Wir anderen laufen mit weniger hohen Ambitionen und treiben ergo auch weniger Aufwand. Nicole ist mit einem Madshus-Ski mit IntelliGrip unterwegs. Anstatt Steigwachs oder Schuppen gibt es in Steigzone ein Stück Steigfell. Sehr praktisch: man kann nie verwachsen. Auch Nicole ist mit dem Gleiten ihres Ski zufrieden: „Ich war bei den Abfahrten nicht langsamer als andere Leute um mich herum.“ Heidi, Stone und ich haben in der Steigzone „Grip Tape“ aufgeklebt. Ebenfalls eine sehr gute Wahl. Auch wenn es mir im Lauf des Rennen so vorkommt, als ließe der Stieg etwas nach – im Ziel werde ich sehen, dass immer noch Schnee dranklebt.

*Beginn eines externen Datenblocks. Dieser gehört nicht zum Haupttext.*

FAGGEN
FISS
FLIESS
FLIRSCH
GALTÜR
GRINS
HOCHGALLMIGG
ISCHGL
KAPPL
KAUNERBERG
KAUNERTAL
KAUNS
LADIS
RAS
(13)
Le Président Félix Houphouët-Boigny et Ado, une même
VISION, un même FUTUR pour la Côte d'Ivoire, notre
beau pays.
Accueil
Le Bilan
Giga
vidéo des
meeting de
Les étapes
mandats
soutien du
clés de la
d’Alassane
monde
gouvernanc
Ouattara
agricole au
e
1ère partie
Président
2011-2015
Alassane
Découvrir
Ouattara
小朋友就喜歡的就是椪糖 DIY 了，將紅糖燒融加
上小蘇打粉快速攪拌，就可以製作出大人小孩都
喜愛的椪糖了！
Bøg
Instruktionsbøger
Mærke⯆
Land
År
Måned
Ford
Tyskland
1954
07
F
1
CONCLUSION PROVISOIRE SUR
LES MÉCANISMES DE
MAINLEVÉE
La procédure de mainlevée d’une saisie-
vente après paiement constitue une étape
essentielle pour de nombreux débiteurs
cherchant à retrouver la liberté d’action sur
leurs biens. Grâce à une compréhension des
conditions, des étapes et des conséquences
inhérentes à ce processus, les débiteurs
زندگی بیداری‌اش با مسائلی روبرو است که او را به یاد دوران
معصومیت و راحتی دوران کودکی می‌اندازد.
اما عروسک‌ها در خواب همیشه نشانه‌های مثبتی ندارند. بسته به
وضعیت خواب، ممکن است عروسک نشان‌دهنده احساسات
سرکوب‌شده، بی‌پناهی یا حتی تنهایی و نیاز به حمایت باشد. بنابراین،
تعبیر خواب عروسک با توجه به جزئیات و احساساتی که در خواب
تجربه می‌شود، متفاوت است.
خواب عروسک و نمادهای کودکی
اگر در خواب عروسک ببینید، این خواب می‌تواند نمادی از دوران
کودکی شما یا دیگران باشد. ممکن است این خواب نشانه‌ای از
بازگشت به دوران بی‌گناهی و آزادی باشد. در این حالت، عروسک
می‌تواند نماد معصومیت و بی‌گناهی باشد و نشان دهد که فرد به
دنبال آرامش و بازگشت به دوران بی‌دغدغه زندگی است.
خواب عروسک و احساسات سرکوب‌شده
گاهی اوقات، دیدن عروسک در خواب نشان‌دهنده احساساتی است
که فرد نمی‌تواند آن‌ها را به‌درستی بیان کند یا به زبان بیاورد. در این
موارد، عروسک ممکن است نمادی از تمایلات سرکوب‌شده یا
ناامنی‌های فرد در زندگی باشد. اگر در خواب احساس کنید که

Es lag eher an meinen nachlassenden Kräften.
Pulsmesser oder Bauchgefühl?
Mit gutem Grund… Mein Ziel lautete unter acht Stunden – eine Dreiviertelstunde schneller als meine beste Zeit. Nachdem ich also den höchsten Punkt bei Kilometer 3 hinter mich gebracht hatte, schaute ich nicht auf meine Pulsuhr, sondern hörte auf mein Bauchgefühl. Ich lief ein Tempo, von dem ich glaubte, es etwa über acht Stunden halten zu können. Auf der Hälfte der Strecke schaute ich wieder auf die Uhr und staunte nicht schlecht. Zwischenzeit nach 45 Kilometern: 3h30. Aber sieben Stunden? Das habe ich nicht drauf – zu alt, zu unfit, und auch nicht wirklich erfahren. Oder doch?

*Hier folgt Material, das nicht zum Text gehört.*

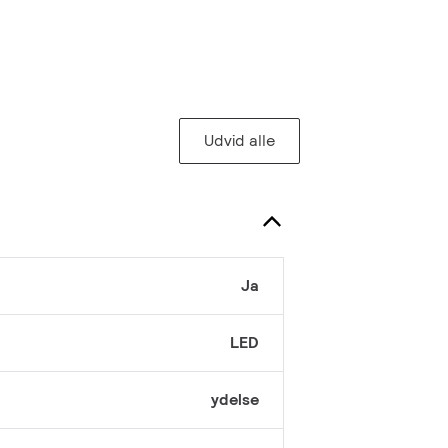
Udvid alle
Ja
LED
ydelse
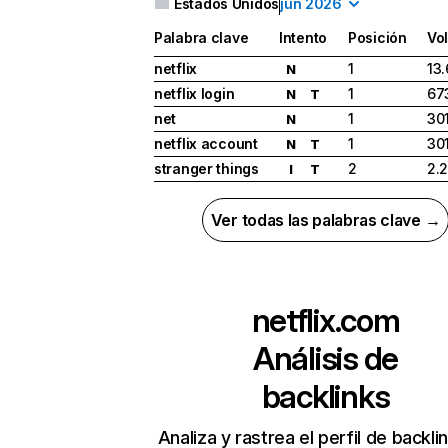
Estados Unidos
jun 2026
Palabra clave
Intento
Posición
Vo
netflix
1
13
N
netflix login
1
67
N
T
net
1
30
N
netflix account
1
30
N
T
stranger things
2
2.
I
T
Ver todas las palabras clave →
netflix.com
Análisis de
backlinks
Analiza y rastrea el perfil de backli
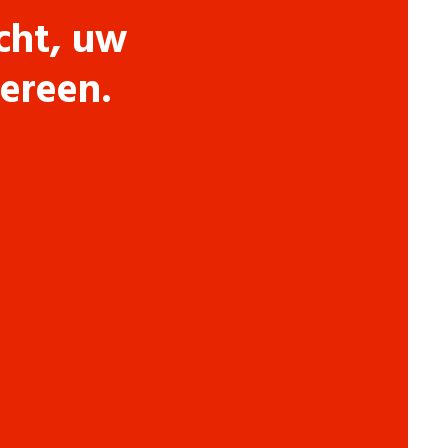
cht, uw
dereen.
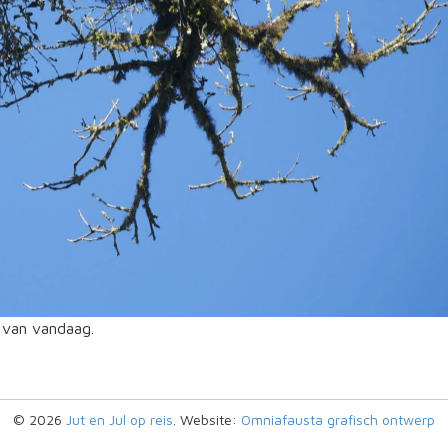
 van vandaag.
© 2026
Jut en Jul op reis
. Website:
Omniafausta grafisch ontwerp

Ich beschloss bis Kilometer 60 dem Bauchgefühl folgend weiter zulaufen und dann zu entscheiden. Dort lag ich immer noch genau im Unter-7-Stunden-Plan. Jetzt wollte ich es schaffen. Einfach den Schnitt von 13 km/h halten. Ab jetzt schaute ich bei jeder Zwischenzeit auf den Garmin. Immer schwerer wurden Arme und Beine. Immer schlechter der Abdruck. Immer steiler jeder noch so kleine Anstieg. Ich kann den Schnitt halten. Aber bis zum Ende? Weiter Till, weiter.
Was für ein geiler Tag! Langlaufen vom Feinsten! Nur lachende Gesichter um mich herum. Personal best. Ein langlaufeuphorisches Land. Das Leben ist schön. Ich werde mich jetzt eine ganze Weile an meinen Glückshormonen laben.